R&D: a horror story

Paul Rosser relates a brief history of R&D advisor scams – and it makes for shocking reading…


Since being introduced in 2000 for SMEs and then large companies in 2002, the Research and Development (R&D) tax relief schemes have always been prone to fraud and error. This is due in part to the way a claiming company is allowed to calculate its qualifying R&D spend using reasonable apportionment, and because claims are processed on a self- assessment basis, with very few historically being selected by HMRC for a compliance check.

Overclaiming due to fraud and error, at a cost to the taxpayer, was always a concern, but HMRC tended to focus its attention on the bigger R&D claims.


After all, what’s the point in tying up valuable resources investigating small R&D claims, where even if discrepancies were found the tax loss prevented would be outweighed by the cost of the investigation?

There were also very few advisors operating and those who did tended to be large accountancy firms, so the number of claims being submitted wasn’t that high. In 2008-2009, only 6,600 SME claims were submitted, compared with 2021-2022, when 79,205 SME claims were made.
This way of working continued until around 2014 when, unfortunately, word got out that HMRC weren’t doing much to police the R&D tax relief system, especially smaller claims, and there was easy money to be had for anyone willing to convince company owners to unknowingly submit invalid SME claims.


So a lot more R&D advisory firms started to spring up, often owned by those with no prior experience in R&D or tax.

Fuelled by misleading marketing statements like ‘90% of qualifying companies aren’t claiming R&D tax credits’ and the always-popular ‘the Treasury owes Britain’s small businesses a staggering £84 billion’, this new breed of R&D advisor made millions by convincing company owners that all manner of non-qualifying activities met the criteria for R&D tax relief. And company owners were usually blissfully unaware that their claims were not valid, believing the fallacy told to them by their R&D advisor that once HMRC sent them their payment then their claim had been approved by HMRC.


Despite HMRC being aware of this widespread abuse of the system it did very little to prevent it. Few claims were checked, and advisors knew that if they kept a claim’s expenditure below £100,000, the chances of a compliance check were slim. In any case, it was the claiming company who took all the risk.

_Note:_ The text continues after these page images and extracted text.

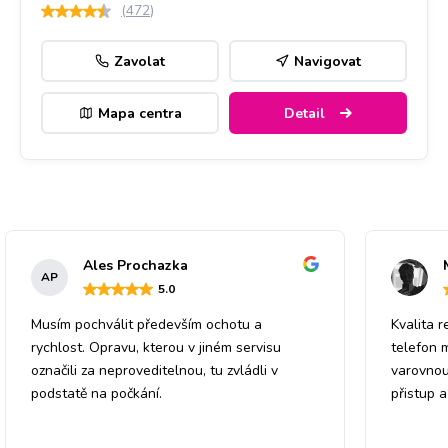
(
472
)
Zavolat
Navigovat
Mapa centra
Detail
Ales Prochazka
AP
5
.0
Musím pochválit především ochotu a
Kvalita r
rychlost. Opravu, kterou v jiném servisu
telefon 
označili za neproveditelnou, tu zvládli v
varovnou
podstatě na počkání.
přistup 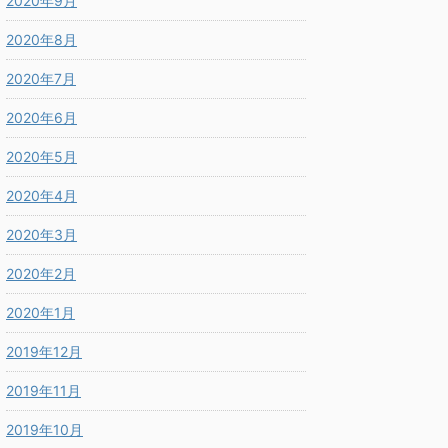
2020年9月
2020年8月
2020年7月
2020年6月
2020年5月
2020年4月
2020年3月
2020年2月
2020年1月
2019年12月
2019年11月
2019年10月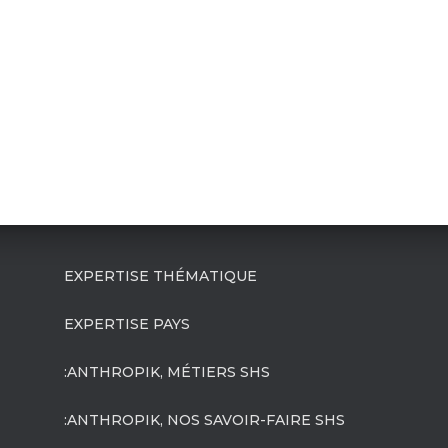
EXPERTISE THÉMATIQUE
EXPERTISE PAYS
:ANTHROPIK, MÉTIERS SHS
:ANTHROPIK, NOS SAVOIR-FAIRE SHS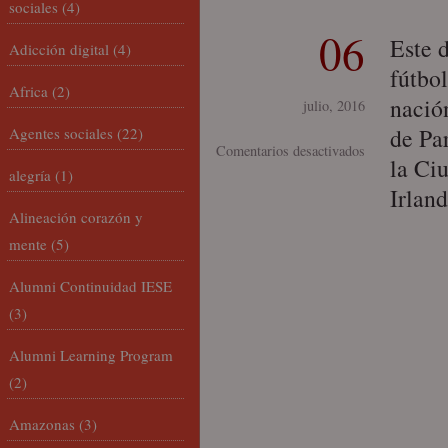
sociales
(4)
06
Este 
Adicción digital
(4)
fútbol
Africa
(2)
nació
julio, 2016
de Pa
Agentes sociales
(22)
en
Comentarios desactivados
la Ciu
alegría
(1)
Eurocopa
Irlan
2016:
Alineación corazón y
los
mente
(5)
valores
cristianos
Alumni Continuidad IESE
de
(3)
Irlanda…
¡y
Alumni Learning Program
de
(2)
Europa!
Amazonas
(3)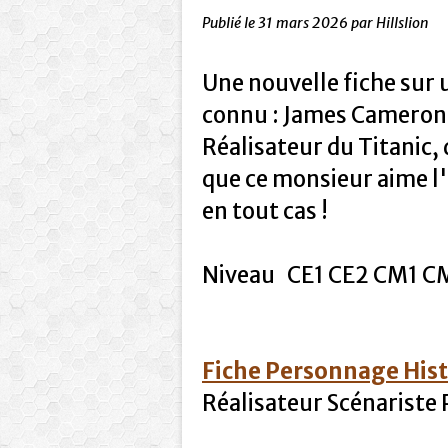
Publié le
31 mars 2026
par Hillslion
Une nouvelle fiche sur
connu : James Cameron
Réalisateur du Titanic, 
que ce monsieur aime l'
en tout cas !
Niveau CE1 CE2 CM1 CM
Fiche Personnage His
Réalisateur Scénariste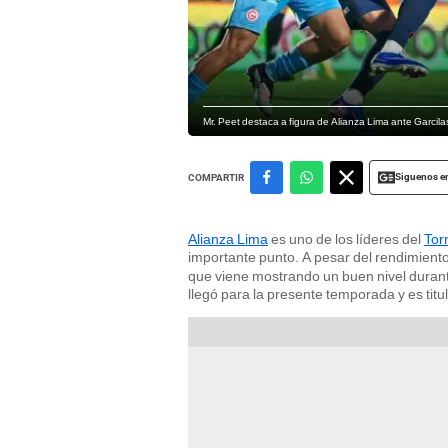
Mr. Peet destaca a figura de Alianza Lima ante Garcila
Siguenos e
COMPARTIR
Alianza Lima
es uno de los líderes del
Tor
importante punto. A pesar del rendimient
que viene mostrando un buen nivel durant
llegó para la presente temporada y es tit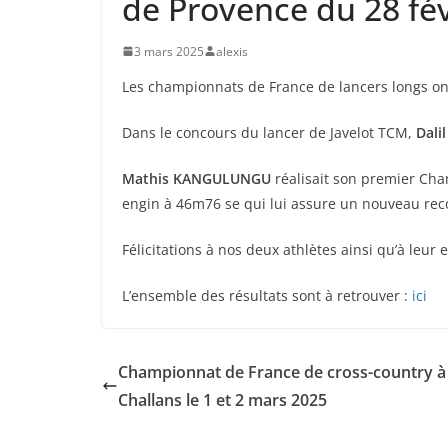
de Provence du 28 fé
3 mars 2025
alexis
Les championnats de France de lancers longs ont
Dans le concours du lancer de Javelot TCM,
Dali
Mathis KANGULUNGU
réalisait son premier Cha
engin à 46m76 se qui lui assure un nouveau reco
Félicitations à nos deux athlètes ainsi qu’à leur
L’ensemble des résultats sont à retrouver :
ici
Championnat de France de cross-country à
Challans le 1 et 2 mars 2025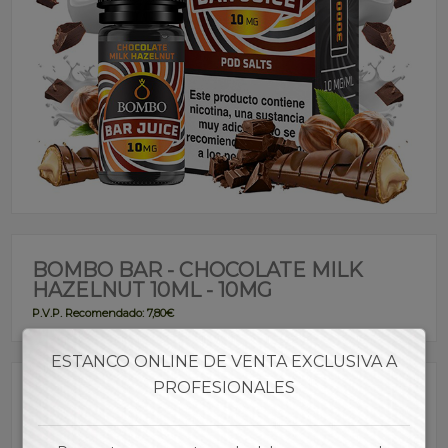
BOMBO BAR - CHOCOLATE MILK
HAZELNUT 10ML - 10MG
P.V.P. Recomendado: 7,80€
ESTANCO ONLINE DE VENTA EXCLUSIVA A
PROFESIONALES
Referencia:
SABOM00048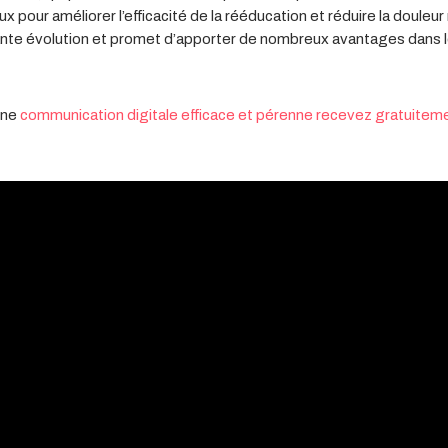
 pour améliorer l’efficacité de la rééducation et réduire la douleur r
stante évolution et promet d’apporter de nombreux avantages dans 
une
communication digitale efficace et pérenne recevez gratuiteme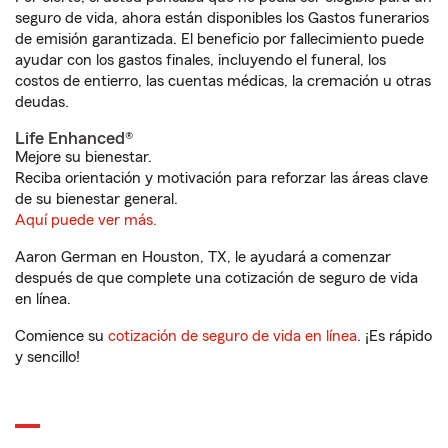
seguro de vida, ahora están disponibles los Gastos funerarios
de emisión garantizada. El beneficio por fallecimiento puede
ayudar con los gastos finales, incluyendo el funeral, los
costos de entierro, las cuentas médicas, la cremación u otras
deudas.
Life Enhanced®
Mejore su bienestar.
Reciba orientación y motivación para reforzar las áreas clave
de su bienestar general.
Aquí puede ver más.
Aaron German en Houston, TX, le ayudará a comenzar
después de que complete una cotización de seguro de vida
en línea.
Comience su
cotización de seguro de vida en línea
. ¡Es rápido
y sencillo!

Some advisors even went so far as to start heavily marketing to sectors that wouldn’t be expected to be undertaking much, if any, qualifying R&D – such as nursing and care homes – and then submitted hundreds of false claims for companies in these sectors.


Finally, at the end of 2020, HMRC decided it was time to do something about fraudulent R&D claims, and the advisors behind them, so they undertook a Mandatory Random Enquiry Program (MREP) to identify the scale of the issue. The results of the MREP showed that around half of all the R&D claims checked contained some level of error or fraud, with the worst offenders being small SME claims.

Since then, HMRC has drastically increased its compliance activities, with a reported 1,900% increase in the number of R&D claims they investigate; these are mostly targeted at advisors they suspect are behind the submission of invalid R&D claims.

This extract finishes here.